Stored data entries
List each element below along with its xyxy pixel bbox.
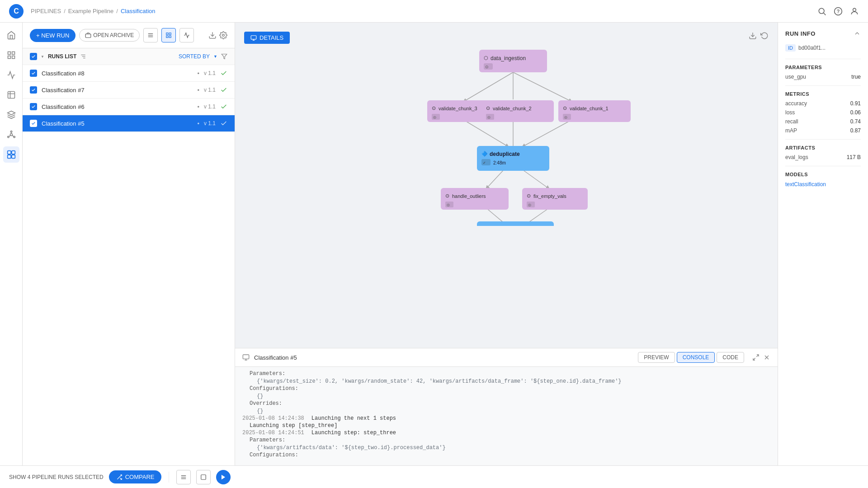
svg-text:⊙: ⊙: [563, 105, 567, 111]
run-checkbox-6[interactable]: [30, 103, 37, 110]
canvas-download-icon[interactable]: [749, 32, 757, 40]
svg-rect-18: [11, 151, 15, 155]
log-line: {'kwargs/artifacts/data': '${step_two.id…: [242, 445, 770, 451]
run-check-6: [220, 103, 227, 110]
log-line: 2025-01-08 14:24:51 Launching step: step…: [242, 430, 770, 436]
bottom-bar: SHOW 4 PIPELINE RUNS SELECTED COMPARE: [0, 465, 868, 488]
pipeline-svg: ⬡ data_ingestion ⊙ ⊙ validate_chunk_3 ◎ …: [244, 32, 769, 226]
svg-rect-102: [201, 474, 206, 479]
compare-button[interactable]: COMPARE: [109, 470, 162, 483]
sidebar-layers[interactable]: [3, 107, 19, 123]
svg-text:fix_empty_vals: fix_empty_vals: [533, 193, 566, 199]
filter-icon[interactable]: [221, 53, 227, 60]
console-actions: [752, 354, 770, 361]
svg-line-44: [522, 120, 572, 147]
run-item-5[interactable]: Classification #5 • v 1.1: [23, 115, 235, 132]
svg-text:🔷: 🔷: [481, 150, 488, 157]
tab-code[interactable]: CODE: [717, 352, 744, 363]
top-nav-right: ?: [817, 7, 859, 16]
metric-row-accuracy: accuracy 0.91: [785, 100, 861, 107]
svg-text:2:48m: 2:48m: [493, 160, 506, 165]
svg-point-30: [222, 34, 225, 37]
log-line: Launching step [step_three]: [242, 422, 770, 429]
runs-list-title: RUNS LIST: [48, 53, 76, 60]
help-icon[interactable]: ?: [834, 7, 843, 16]
log-line: Parameters:: [242, 371, 770, 377]
svg-text:data_ingestion: data_ingestion: [491, 55, 526, 61]
tab-console[interactable]: CONSOLE: [677, 352, 715, 363]
svg-marker-34: [222, 54, 227, 59]
svg-rect-20: [11, 155, 15, 159]
grid-view-button[interactable]: [161, 28, 176, 42]
run-item-6[interactable]: Classification #6 • v 1.1: [23, 99, 235, 115]
param-row: use_gpu true: [785, 74, 861, 80]
svg-text:⊙: ⊙: [445, 193, 449, 198]
svg-rect-27: [166, 36, 168, 38]
run-version-8: v 1.1: [204, 70, 216, 76]
maximize-icon[interactable]: [752, 354, 760, 361]
run-item-8[interactable]: Classification #8 • v 1.1: [23, 65, 235, 82]
svg-text:⊙: ⊙: [486, 105, 490, 111]
model-link[interactable]: textClassification: [785, 181, 826, 188]
runs-panel: + NEW RUN OPEN ARCHIVE: [23, 23, 235, 488]
runs-toolbar: + NEW RUN OPEN ARCHIVE: [23, 23, 235, 48]
run-checkbox-5[interactable]: [30, 120, 37, 127]
bottom-play-btn[interactable]: [216, 470, 231, 484]
search-icon[interactable]: [817, 7, 826, 16]
run-version-5: v 1.1: [204, 120, 216, 127]
run-name-7: Classification #7: [42, 87, 193, 94]
sidebar-pipelines[interactable]: [3, 67, 19, 83]
svg-rect-25: [166, 33, 168, 35]
sidebar-dashboard[interactable]: [3, 47, 19, 63]
sidebar-experiments[interactable]: [3, 87, 19, 103]
sidebar-models[interactable]: [3, 127, 19, 143]
run-name-8: Classification #8: [42, 70, 193, 77]
bottom-stop-btn[interactable]: [196, 470, 211, 484]
close-console-icon[interactable]: [763, 354, 770, 361]
breadcrumb-pipelines[interactable]: PIPELINES: [31, 8, 61, 14]
user-icon[interactable]: [850, 7, 859, 16]
tab-preview[interactable]: PREVIEW: [638, 352, 675, 363]
chart-view-button[interactable]: [179, 28, 194, 42]
svg-text:⊙: ⊙: [527, 193, 531, 198]
svg-rect-84: [477, 221, 554, 226]
sorted-by[interactable]: SORTED BY: [179, 53, 210, 60]
svg-rect-17: [7, 151, 11, 155]
svg-text:◎: ◎: [564, 115, 567, 119]
pipeline-canvas[interactable]: DETAILS: [235, 23, 778, 348]
console-header: Classification #5 PREVIEW CONSOLE CODE: [235, 348, 778, 367]
open-archive-button[interactable]: OPEN ARCHIVE: [79, 29, 140, 42]
log-line: Parameters:: [242, 437, 770, 444]
svg-text:◎: ◎: [528, 203, 531, 207]
svg-rect-68: [477, 146, 549, 171]
canvas-top-right: [749, 32, 769, 40]
artifacts-title: ARTIFACTS: [785, 145, 861, 150]
svg-line-45: [486, 169, 504, 189]
run-item-7[interactable]: Classification #7 • v 1.1: [23, 82, 235, 99]
run-checkbox-7[interactable]: [30, 86, 37, 94]
logo[interactable]: C: [9, 4, 24, 19]
bottom-list-btn[interactable]: [176, 470, 191, 484]
parameters-title: PARAMETERS: [785, 65, 861, 70]
new-run-button[interactable]: + NEW RUN: [30, 29, 75, 42]
run-check-5: [220, 120, 227, 127]
svg-text:handle_outliers: handle_outliers: [452, 193, 486, 199]
sidebar-active[interactable]: [3, 146, 19, 163]
sidebar-home[interactable]: [3, 27, 19, 43]
breadcrumb-example-pipeline[interactable]: Example Pipeline: [68, 8, 113, 14]
list-view-button[interactable]: [143, 28, 158, 42]
svg-line-93: [756, 355, 759, 357]
details-button[interactable]: DETAILS: [244, 32, 290, 44]
svg-text:deduplicate: deduplicate: [490, 151, 520, 157]
top-nav: C PIPELINES / Example Pipeline / Classif…: [0, 0, 868, 23]
canvas-refresh-icon[interactable]: [760, 32, 769, 40]
collapse-icon[interactable]: [854, 30, 861, 37]
settings-icon[interactable]: [219, 31, 227, 39]
svg-text:validate_chunk_2: validate_chunk_2: [493, 106, 532, 111]
svg-marker-103: [222, 474, 225, 479]
log-line: Configurations:: [242, 452, 770, 459]
svg-rect-19: [7, 155, 11, 159]
svg-point-4: [853, 8, 856, 11]
download-icon[interactable]: [208, 31, 217, 39]
run-checkbox-8[interactable]: [30, 70, 37, 77]
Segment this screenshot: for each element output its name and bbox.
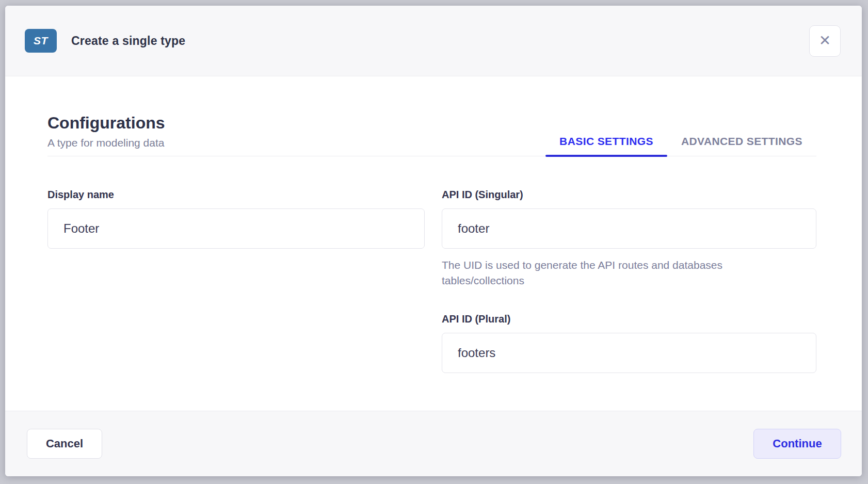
api-id-singular-group: API ID (Singular) The UID is used to gen… — [442, 189, 816, 288]
display-name-input[interactable] — [47, 208, 425, 249]
tab-advanced-settings[interactable]: ADVANCED SETTINGS — [667, 135, 816, 156]
section-heading: Configurations A type for modeling data — [47, 114, 165, 156]
api-id-plural-label: API ID (Plural) — [442, 313, 816, 325]
api-id-helper-text: The UID is used to generate the API rout… — [442, 257, 782, 288]
close-icon: ✕ — [819, 34, 831, 48]
section-subtitle: A type for modeling data — [47, 137, 165, 149]
api-id-singular-input[interactable] — [442, 208, 816, 249]
modal-header: ST Create a single type ✕ — [5, 6, 862, 76]
api-id-singular-label: API ID (Singular) — [442, 189, 816, 201]
single-type-badge-icon: ST — [25, 29, 57, 53]
display-name-group: Display name — [47, 189, 425, 249]
continue-button[interactable]: Continue — [753, 429, 841, 459]
api-id-plural-group: API ID (Plural) — [442, 313, 816, 373]
form-left-column: Display name — [47, 189, 425, 373]
tab-basic-settings[interactable]: BASIC SETTINGS — [545, 135, 667, 156]
modal-title: Create a single type — [71, 34, 185, 48]
configuration-form: Display name API ID (Singular) The UID i… — [47, 189, 816, 373]
close-button[interactable]: ✕ — [809, 25, 841, 57]
create-single-type-modal: ST Create a single type ✕ Configurations… — [5, 6, 862, 476]
section-title: Configurations — [47, 114, 165, 132]
display-name-label: Display name — [47, 189, 425, 201]
heading-row: Configurations A type for modeling data … — [47, 114, 816, 156]
settings-tabs: BASIC SETTINGS ADVANCED SETTINGS — [545, 135, 816, 156]
single-type-badge-label: ST — [34, 35, 48, 47]
modal-body: Configurations A type for modeling data … — [5, 76, 862, 411]
api-id-plural-input[interactable] — [442, 333, 816, 373]
form-right-column: API ID (Singular) The UID is used to gen… — [442, 189, 816, 373]
modal-footer: Cancel Continue — [5, 411, 862, 476]
cancel-button[interactable]: Cancel — [27, 429, 102, 459]
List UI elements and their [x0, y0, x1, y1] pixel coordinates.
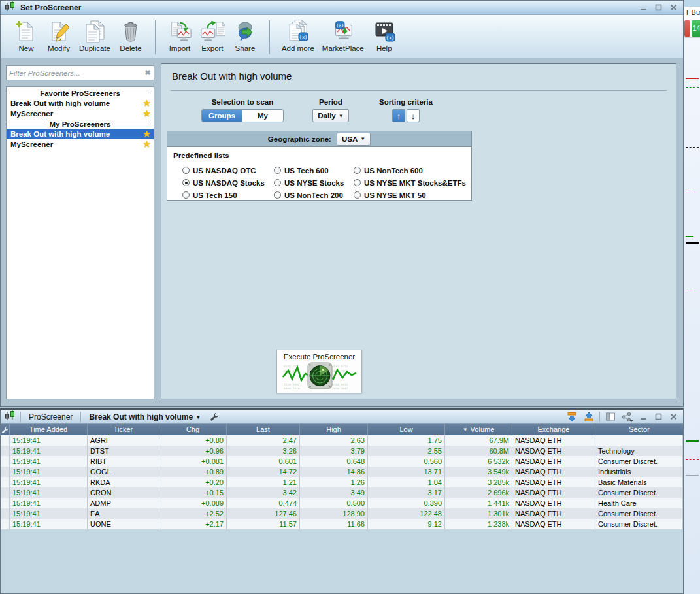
proscreener-tab[interactable]: ProScreener — [25, 412, 76, 421]
result-row-dtst[interactable]: 15:19:41DTST+0.963.263.792.5560.8MNASDAQ… — [1, 446, 683, 456]
favorite-star-icon[interactable]: ★ — [143, 140, 150, 148]
table-settings-wrench-icon[interactable] — [1, 424, 10, 435]
clear-filter-icon[interactable]: ✖ — [142, 69, 154, 77]
proscreener-results-window: ProScreener Break Out with high volume ▾… — [0, 408, 684, 594]
result-row-gogl[interactable]: 15:19:41GOGL+0.8914.7214.8613.713 549kNA… — [1, 467, 683, 477]
column-header-chg[interactable]: Chg — [159, 424, 227, 435]
close-button[interactable] — [668, 412, 679, 421]
window-title: Set ProScreener — [20, 3, 634, 12]
cell-time: 15:19:41 — [10, 519, 88, 529]
toolbar-button-duplicate[interactable]: Duplicate — [79, 19, 110, 52]
column-header-sector[interactable]: Sector — [595, 424, 683, 435]
screener-item-myscreener[interactable]: MyScreener★ — [7, 108, 154, 119]
column-header-high[interactable]: High — [300, 424, 368, 435]
maximize-button[interactable] — [653, 412, 664, 421]
toolbar-button-import[interactable]: Import — [167, 19, 192, 52]
column-header-ticker[interactable]: Ticker — [88, 424, 159, 435]
export-up-icon[interactable] — [582, 411, 595, 423]
period-dropdown[interactable]: Daily ▼ — [312, 109, 348, 122]
column-header-time-added[interactable]: Time Added — [10, 424, 88, 435]
radio-us-tech-600[interactable]: US Tech 600 — [274, 167, 354, 174]
toolbar-button-modify[interactable]: Modify — [46, 19, 71, 52]
screener-item-label: MyScreener — [10, 140, 53, 148]
cell-ticker: GOGL — [88, 467, 159, 477]
screener-item-break-out-with-high-volume[interactable]: Break Out with high volume★ — [7, 98, 154, 108]
edit-pencil-icon — [46, 19, 71, 44]
cell-volume: 60.8M — [445, 446, 512, 456]
toolbar-button-export[interactable]: Export — [200, 19, 225, 52]
toolbar-button-add-more[interactable]: {x}Add more — [282, 19, 314, 52]
screener-selector-dropdown[interactable]: Break Out with high volume ▾ — [85, 412, 203, 421]
radio-us-nontech-600[interactable]: US NonTech 600 — [354, 167, 466, 174]
layout-icon[interactable] — [604, 411, 617, 423]
radio-us-nyse-mkt-stocks-etfs[interactable]: US NYSE MKT Stocks&ETFs — [354, 179, 466, 187]
geographic-zone-dropdown[interactable]: USA ▼ — [337, 133, 371, 146]
radio-us-nasdaq-stocks[interactable]: US NASDAQ Stocks — [182, 179, 274, 187]
row-tools-cell — [1, 498, 10, 508]
screener-item-label: MyScreener — [10, 110, 53, 118]
radio-us-nontech-200[interactable]: US NonTech 200 — [274, 191, 354, 199]
minimize-button[interactable] — [638, 412, 649, 421]
groups-button[interactable]: Groups — [202, 110, 242, 122]
toolbar-button-share[interactable]: Share — [233, 19, 258, 52]
toolbar-separator — [155, 20, 156, 54]
cell-low: 3.17 — [368, 487, 445, 498]
column-header-low[interactable]: Low — [368, 424, 445, 435]
column-header-label: Exchange — [538, 425, 570, 433]
execute-proscreener-button[interactable]: Execute ProScreener 6108 28576198 877631… — [276, 350, 362, 393]
radio-circle-icon — [274, 167, 281, 174]
cell-low: 13.71 — [368, 467, 445, 477]
my-lists-button[interactable]: My lists — [242, 110, 283, 122]
maximize-button[interactable] — [653, 3, 664, 12]
cell-volume: 1 301k — [445, 508, 512, 519]
buy-button-partial[interactable]: 14 — [692, 20, 700, 37]
period-label: Period — [303, 98, 358, 106]
geographic-zone-header: Geographic zone: USA ▼ — [167, 131, 471, 147]
export-down-icon[interactable] — [565, 411, 578, 423]
result-row-rkda[interactable]: 15:19:41RKDA+0.201.211.261.043 285kNASDA… — [1, 477, 683, 487]
radio-circle-icon — [274, 191, 281, 199]
favorite-star-icon[interactable]: ★ — [143, 110, 150, 118]
favorite-star-icon[interactable]: ★ — [143, 99, 150, 107]
screener-item-myscreener[interactable]: MyScreener★ — [7, 139, 154, 150]
toolbar-button-new[interactable]: New — [14, 19, 39, 52]
result-row-uone[interactable]: 15:19:41UONE+2.1711.5711.669.121 238kNAS… — [1, 519, 683, 529]
cell-time: 15:19:41 — [10, 446, 88, 456]
minimize-button[interactable] — [638, 3, 649, 12]
result-row-cron[interactable]: 15:19:41CRON+0.153.423.493.172 696kNASDA… — [1, 487, 683, 498]
toolbar-button-label: Modify — [48, 44, 70, 52]
toolbar-button-marketplace[interactable]: {x}MarketPlace — [322, 19, 364, 52]
row-tools-cell — [1, 477, 10, 487]
dialog-titlebar: Set ProScreener — [1, 1, 683, 15]
sort-ascending-button[interactable]: ↑ — [392, 109, 405, 122]
result-row-ea[interactable]: 15:19:41EA+2.52127.46128.90122.481 301kN… — [1, 508, 683, 519]
share-icon[interactable] — [621, 411, 634, 423]
cell-ticker: DTST — [88, 446, 159, 456]
column-header-last[interactable]: Last — [227, 424, 300, 435]
settings-wrench-icon[interactable] — [208, 411, 221, 423]
cell-exchange: NASDAQ ETH — [512, 456, 595, 467]
screener-item-break-out-with-high-volume[interactable]: Break Out with high volume★ — [7, 129, 154, 139]
sort-descending-button[interactable]: ↓ — [407, 109, 420, 122]
toolbar-button-delete[interactable]: Delete — [118, 19, 143, 52]
sell-button-partial[interactable] — [684, 20, 690, 37]
column-header-exchange[interactable]: Exchange — [512, 424, 595, 435]
radio-us-nyse-stocks[interactable]: US NYSE Stocks — [274, 179, 354, 187]
svg-text:2647 8712: 2647 8712 — [332, 365, 348, 368]
favorite-star-icon[interactable]: ★ — [143, 130, 150, 138]
result-row-ribt[interactable]: 15:19:41RIBT+0.0810.6010.6480.5606 532kN… — [1, 456, 683, 467]
radio-us-tech-150[interactable]: US Tech 150 — [182, 191, 274, 199]
result-row-agri[interactable]: 15:19:41AGRI+0.802.472.631.7567.9MNASDAQ… — [1, 435, 683, 446]
cell-high: 128.90 — [300, 508, 368, 519]
chart-line — [686, 459, 699, 460]
filter-input[interactable] — [7, 69, 142, 77]
column-header-volume[interactable]: ▼Volume — [445, 424, 512, 435]
close-button[interactable] — [668, 3, 679, 12]
cell-last: 3.42 — [227, 487, 300, 498]
radio-us-nyse-mkt-50[interactable]: US NYSE MKT 50 — [354, 191, 466, 199]
radio-us-nasdaq-otc[interactable]: US NASDAQ OTC — [182, 167, 274, 174]
result-row-admp[interactable]: 15:19:41ADMP+0.0890.4740.5000.3901 441kN… — [1, 498, 683, 508]
toolbar-button-help[interactable]: {x}Help — [372, 19, 397, 52]
column-header-label: Time Added — [29, 425, 67, 433]
cell-exchange: NASDAQ ETH — [512, 446, 595, 456]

* [Assigned task]
Say how many lines above contain the string "nyse". Answer with the number only.

* [Solution for this exercise]
3